Business continuity plans explained
A business continuity plan (BCP) is a document that outlines how a business will continue operating during an unplanned disruption in service. It’s more comprehensive than a disaster recovery plan and contains contingencies for business processes, assets, human resources and business partners – every aspect of the business that might be affected.
Plans typically contain a checklist that includes supplies and equipment, data backups and backup site locations. Plans can also identify plan administrators and include contact information for emergency responders, key personnel and backup site providers. Plans may provide detailed strategies on how business operations can be maintained for both short-term and long-term outages.

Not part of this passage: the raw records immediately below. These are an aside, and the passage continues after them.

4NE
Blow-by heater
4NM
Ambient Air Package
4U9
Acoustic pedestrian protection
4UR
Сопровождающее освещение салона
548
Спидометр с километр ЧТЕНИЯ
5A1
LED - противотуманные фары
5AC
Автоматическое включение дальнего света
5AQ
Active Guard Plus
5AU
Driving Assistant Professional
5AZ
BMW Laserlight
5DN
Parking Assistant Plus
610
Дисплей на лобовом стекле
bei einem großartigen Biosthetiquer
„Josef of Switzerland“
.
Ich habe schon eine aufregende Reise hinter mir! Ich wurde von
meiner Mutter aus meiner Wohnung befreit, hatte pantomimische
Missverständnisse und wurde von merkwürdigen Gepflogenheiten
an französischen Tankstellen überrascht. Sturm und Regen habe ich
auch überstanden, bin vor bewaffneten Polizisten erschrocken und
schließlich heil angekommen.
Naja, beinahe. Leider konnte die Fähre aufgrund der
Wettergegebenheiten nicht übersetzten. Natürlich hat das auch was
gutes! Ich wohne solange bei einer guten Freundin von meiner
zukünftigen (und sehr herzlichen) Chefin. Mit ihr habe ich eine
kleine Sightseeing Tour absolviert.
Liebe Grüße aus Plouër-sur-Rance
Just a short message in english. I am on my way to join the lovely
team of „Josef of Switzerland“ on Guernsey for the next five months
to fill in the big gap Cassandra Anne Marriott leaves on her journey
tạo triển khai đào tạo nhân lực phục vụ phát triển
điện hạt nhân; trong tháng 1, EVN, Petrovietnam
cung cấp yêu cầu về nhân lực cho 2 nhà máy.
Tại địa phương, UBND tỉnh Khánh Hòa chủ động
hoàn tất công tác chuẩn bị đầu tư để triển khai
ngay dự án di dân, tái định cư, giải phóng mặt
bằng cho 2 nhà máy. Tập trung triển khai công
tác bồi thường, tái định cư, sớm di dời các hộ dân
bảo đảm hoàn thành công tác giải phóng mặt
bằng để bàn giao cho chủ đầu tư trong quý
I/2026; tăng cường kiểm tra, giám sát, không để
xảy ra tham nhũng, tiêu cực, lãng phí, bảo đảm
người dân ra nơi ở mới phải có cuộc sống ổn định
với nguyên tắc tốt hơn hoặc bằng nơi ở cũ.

A key component of a business continuity plan (BCP) is a disaster recovery plan that contains strategies for handling IT disruptions to networks, servers, personal computers and mobile devices. The plan should cover how to reestablish office productivity and enterprise software so that key business needs can be met. Manual workarounds should be outlined in the plan, so operations can continue until computer systems can be restored.
There are three primary aspects to a business continuity plan for key applications and processes:
- High availability: Provide for the capability and processes so that a business has access to applications regardless of local failures. These failures might be in the business processes, in the physical facilities or in the IT hardware or software.
- Continuous operations: Safeguard the ability to keep things running during a disruption, as well as during planned outages such as scheduled backups or planned maintenance.
- Disaster recovery: Establish a way to recover a data center at a different site if a disaster destroys the primary site or otherwise renders it inoperable.